(Stored items)
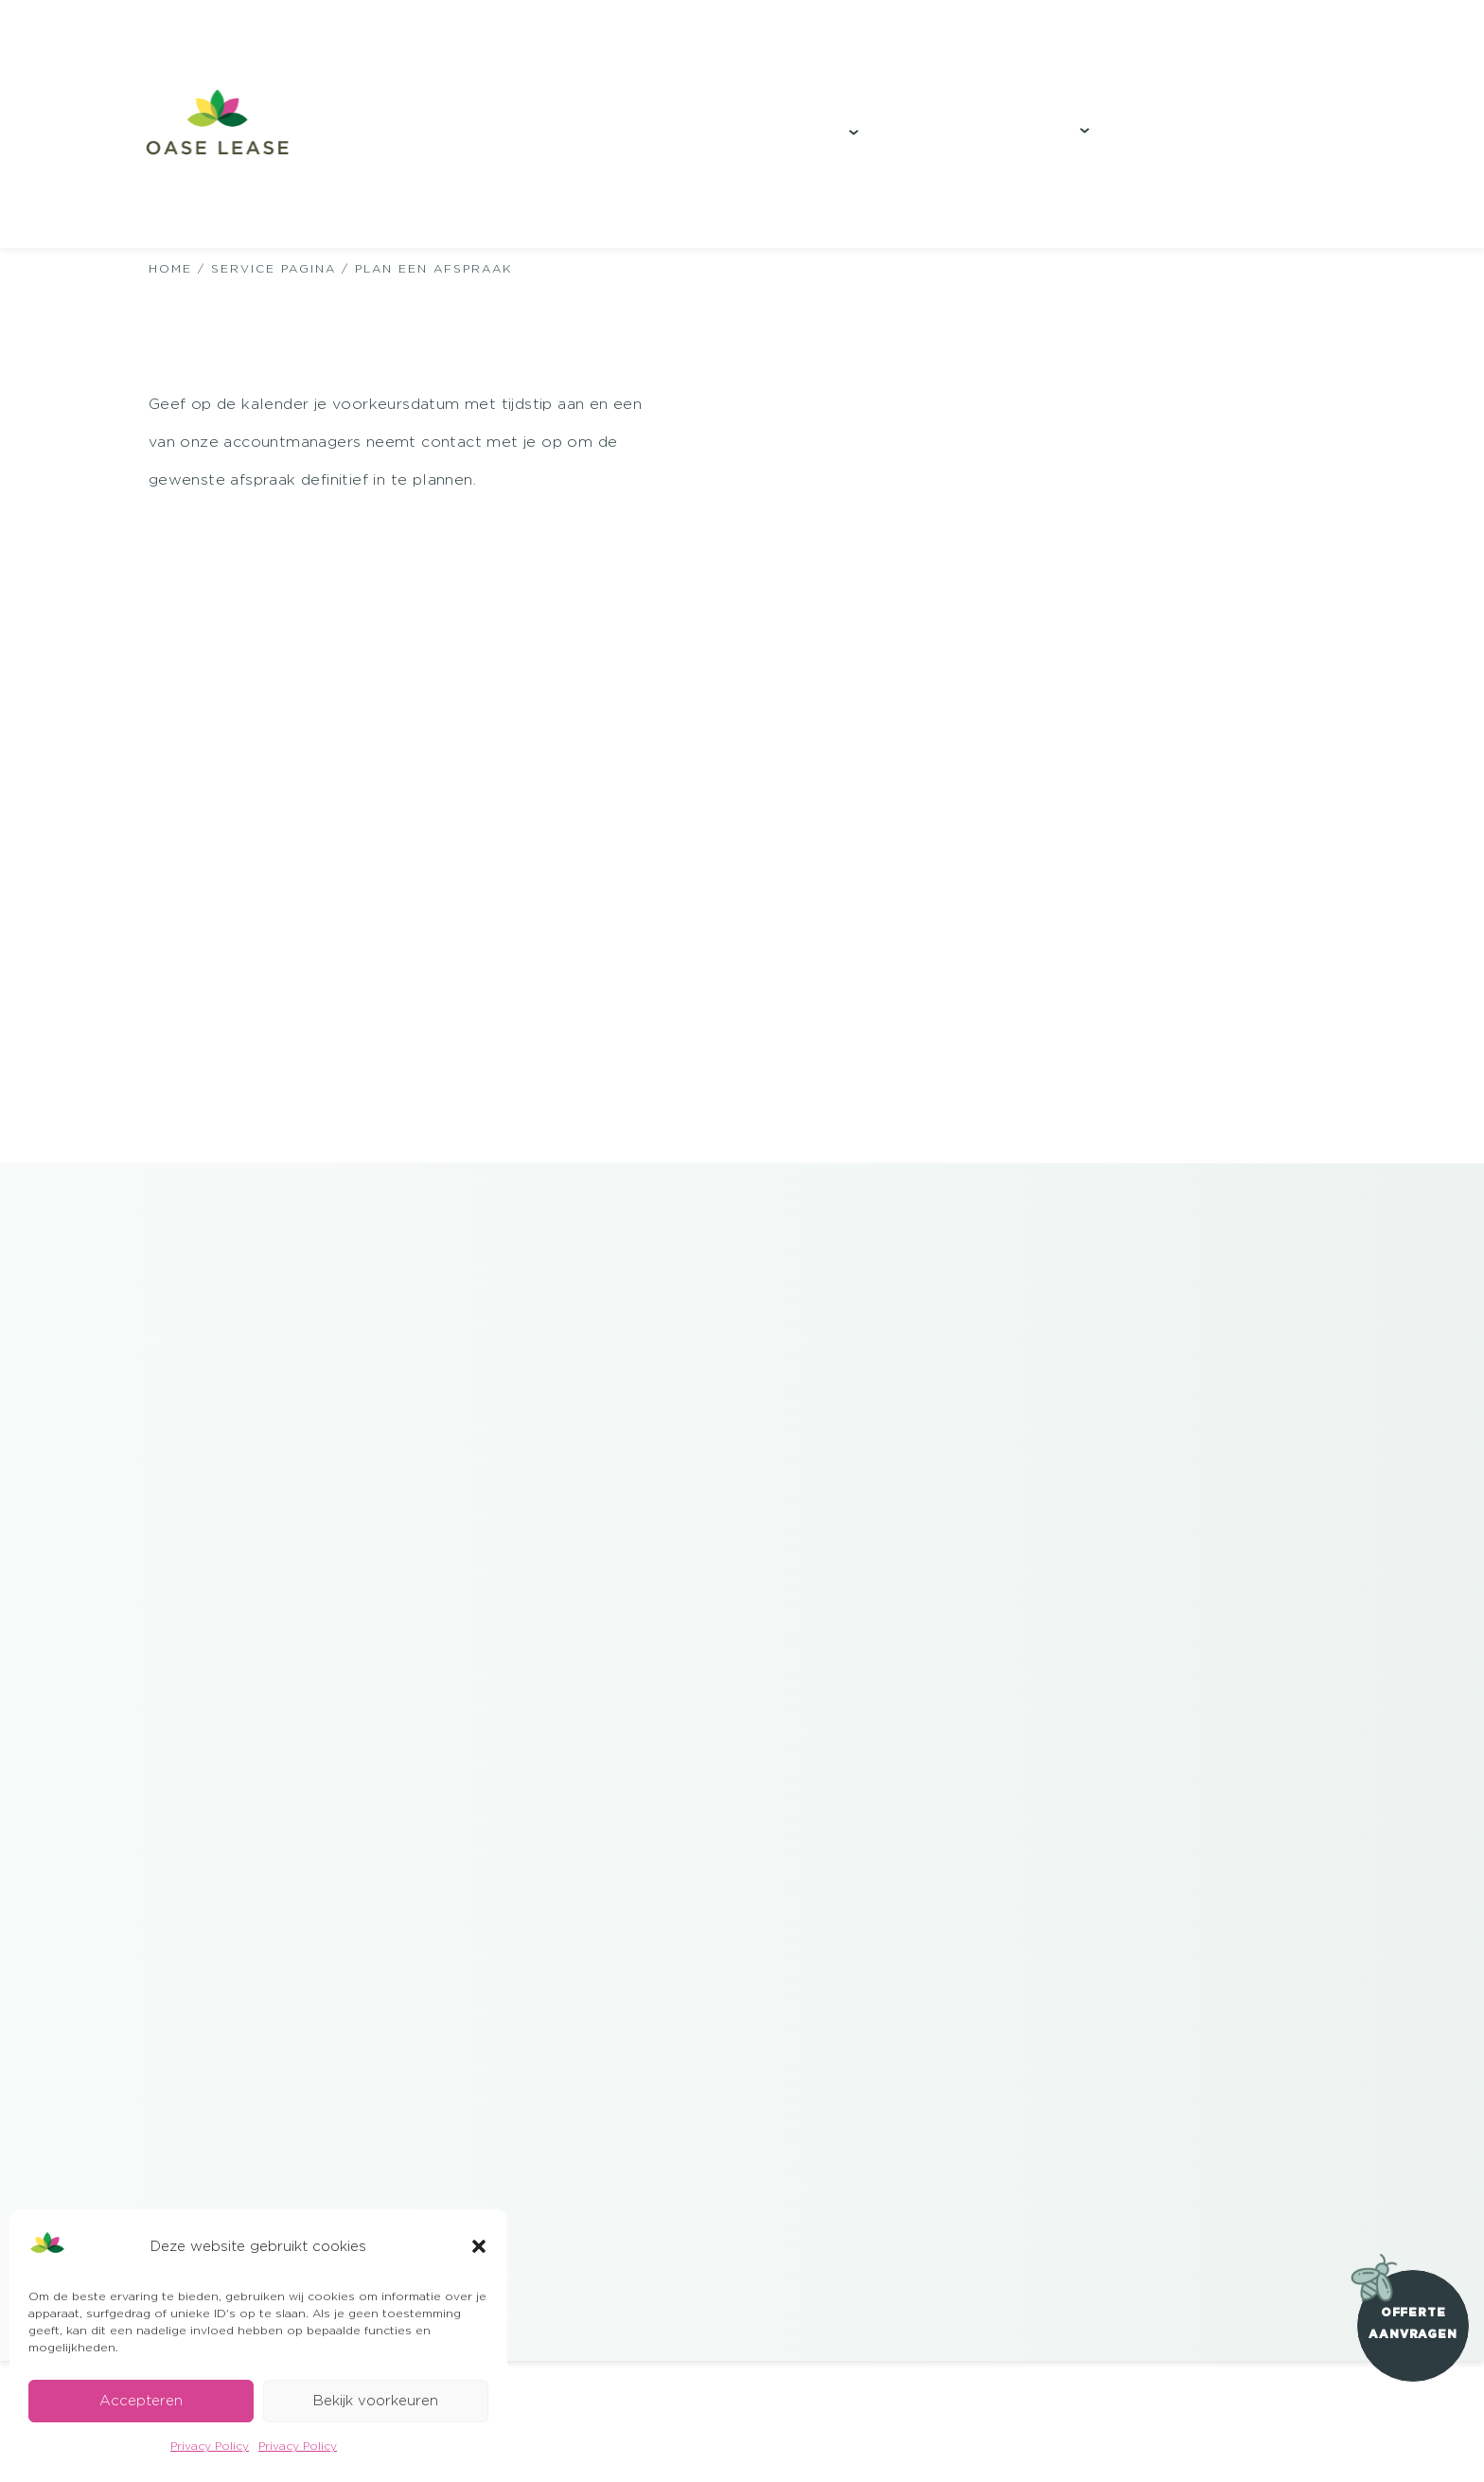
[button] (478, 2246)
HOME (170, 268)
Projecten (619, 139)
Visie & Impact (1003, 137)
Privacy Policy (209, 2445)
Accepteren (141, 2400)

▸ What needs to be done: Every line from the one that has "HOME (170, 268)" down to the last line above must be written out exactly, with both ends included and nothing else.

▸ Exercise solution:
HOME (170, 268)
Projecten (619, 139)
Visie & Impact (1003, 137)
Privacy Policy (209, 2445)
Accepteren (141, 2400)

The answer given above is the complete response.